Your answer should be one number: the count of lines in the records that include the word "gian".

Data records
Start of Block
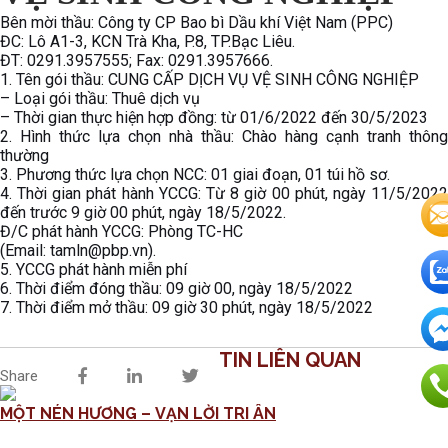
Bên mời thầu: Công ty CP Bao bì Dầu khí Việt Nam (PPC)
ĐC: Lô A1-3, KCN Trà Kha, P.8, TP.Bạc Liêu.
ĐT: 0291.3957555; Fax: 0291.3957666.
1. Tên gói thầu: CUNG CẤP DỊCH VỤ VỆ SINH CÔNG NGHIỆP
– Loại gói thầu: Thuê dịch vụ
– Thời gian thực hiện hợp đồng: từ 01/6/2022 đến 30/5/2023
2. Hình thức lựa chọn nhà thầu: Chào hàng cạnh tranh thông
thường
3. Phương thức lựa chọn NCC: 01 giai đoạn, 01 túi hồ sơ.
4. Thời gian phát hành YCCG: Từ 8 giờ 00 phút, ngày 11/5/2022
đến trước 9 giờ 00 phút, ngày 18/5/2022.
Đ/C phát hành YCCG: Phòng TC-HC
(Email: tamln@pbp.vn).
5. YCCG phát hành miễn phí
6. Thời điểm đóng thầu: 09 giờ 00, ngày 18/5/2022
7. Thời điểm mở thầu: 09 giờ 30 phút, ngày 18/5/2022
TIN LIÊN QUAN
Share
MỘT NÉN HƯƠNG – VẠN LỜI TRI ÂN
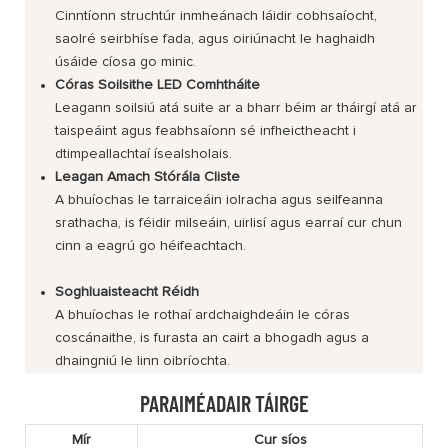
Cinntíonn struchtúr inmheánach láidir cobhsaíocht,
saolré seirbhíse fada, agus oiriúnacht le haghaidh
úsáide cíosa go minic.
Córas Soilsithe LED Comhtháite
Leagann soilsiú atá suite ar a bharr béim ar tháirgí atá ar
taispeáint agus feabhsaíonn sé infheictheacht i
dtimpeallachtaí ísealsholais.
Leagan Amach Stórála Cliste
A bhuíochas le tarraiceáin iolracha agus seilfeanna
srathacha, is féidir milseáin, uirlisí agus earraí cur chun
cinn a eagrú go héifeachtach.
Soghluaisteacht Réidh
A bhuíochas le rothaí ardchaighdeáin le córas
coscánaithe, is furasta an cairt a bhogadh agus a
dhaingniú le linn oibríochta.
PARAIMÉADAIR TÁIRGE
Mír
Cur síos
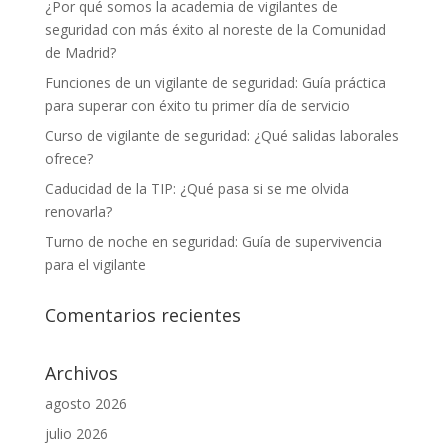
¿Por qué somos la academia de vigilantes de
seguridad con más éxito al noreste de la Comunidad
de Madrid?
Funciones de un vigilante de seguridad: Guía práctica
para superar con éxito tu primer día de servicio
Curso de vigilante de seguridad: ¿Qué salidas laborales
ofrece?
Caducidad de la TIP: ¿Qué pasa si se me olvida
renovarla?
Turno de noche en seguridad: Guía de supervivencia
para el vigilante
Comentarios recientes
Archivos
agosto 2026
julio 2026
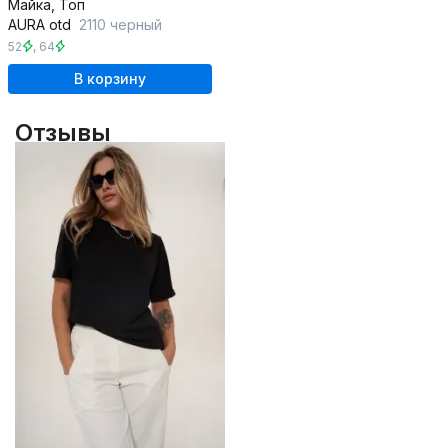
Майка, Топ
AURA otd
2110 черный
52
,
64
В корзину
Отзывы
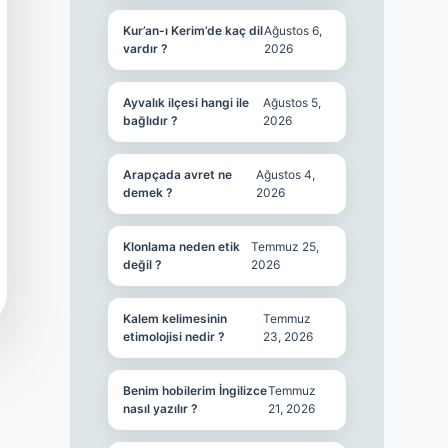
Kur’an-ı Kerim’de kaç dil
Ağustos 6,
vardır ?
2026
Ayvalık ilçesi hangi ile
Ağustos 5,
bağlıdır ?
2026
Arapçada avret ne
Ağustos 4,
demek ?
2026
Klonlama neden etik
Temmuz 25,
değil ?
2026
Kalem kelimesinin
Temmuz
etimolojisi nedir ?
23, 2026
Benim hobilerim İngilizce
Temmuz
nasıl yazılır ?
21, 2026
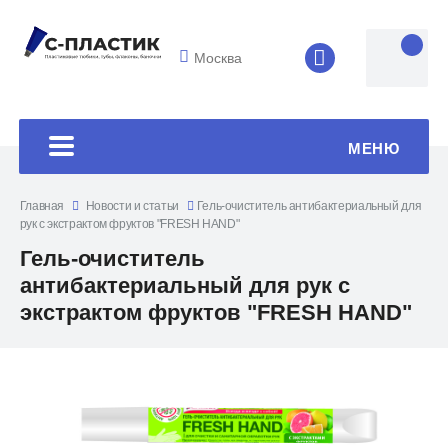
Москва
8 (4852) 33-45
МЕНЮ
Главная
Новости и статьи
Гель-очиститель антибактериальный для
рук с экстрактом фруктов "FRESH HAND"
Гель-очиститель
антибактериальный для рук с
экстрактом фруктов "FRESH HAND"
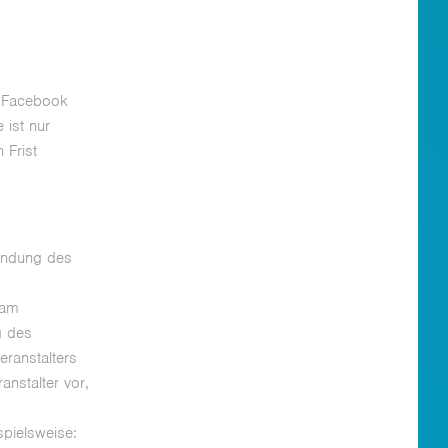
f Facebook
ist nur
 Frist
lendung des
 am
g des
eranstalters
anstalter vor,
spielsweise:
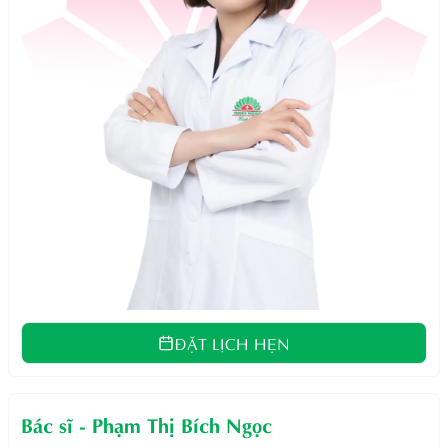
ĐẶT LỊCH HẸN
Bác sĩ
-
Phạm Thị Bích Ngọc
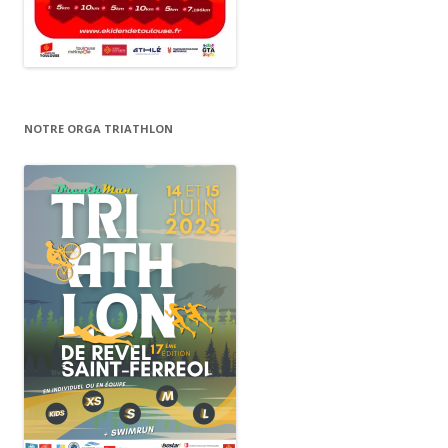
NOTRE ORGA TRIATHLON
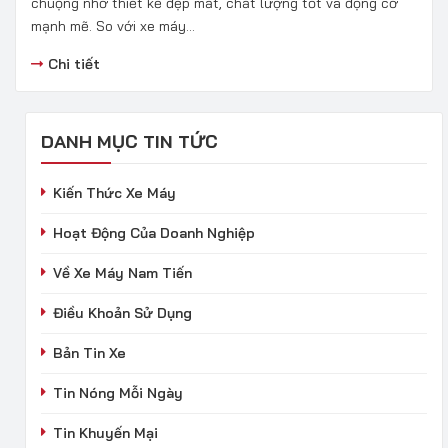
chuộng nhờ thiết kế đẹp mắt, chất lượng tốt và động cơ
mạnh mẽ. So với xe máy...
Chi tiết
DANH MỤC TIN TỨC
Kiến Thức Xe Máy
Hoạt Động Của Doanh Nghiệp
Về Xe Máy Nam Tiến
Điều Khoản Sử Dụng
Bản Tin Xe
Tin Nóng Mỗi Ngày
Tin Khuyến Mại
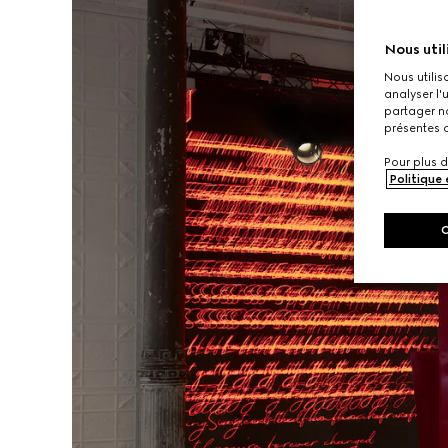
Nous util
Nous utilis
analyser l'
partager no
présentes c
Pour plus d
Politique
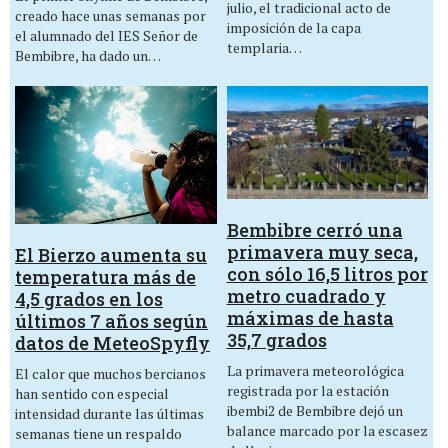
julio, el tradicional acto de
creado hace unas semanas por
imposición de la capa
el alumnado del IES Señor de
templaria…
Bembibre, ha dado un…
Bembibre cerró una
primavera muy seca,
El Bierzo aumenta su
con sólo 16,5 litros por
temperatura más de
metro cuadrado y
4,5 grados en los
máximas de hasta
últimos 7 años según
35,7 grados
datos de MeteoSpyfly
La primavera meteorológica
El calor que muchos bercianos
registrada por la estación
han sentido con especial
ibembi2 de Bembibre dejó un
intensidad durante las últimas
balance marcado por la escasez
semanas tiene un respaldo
End of Block
* [Your solution]: 2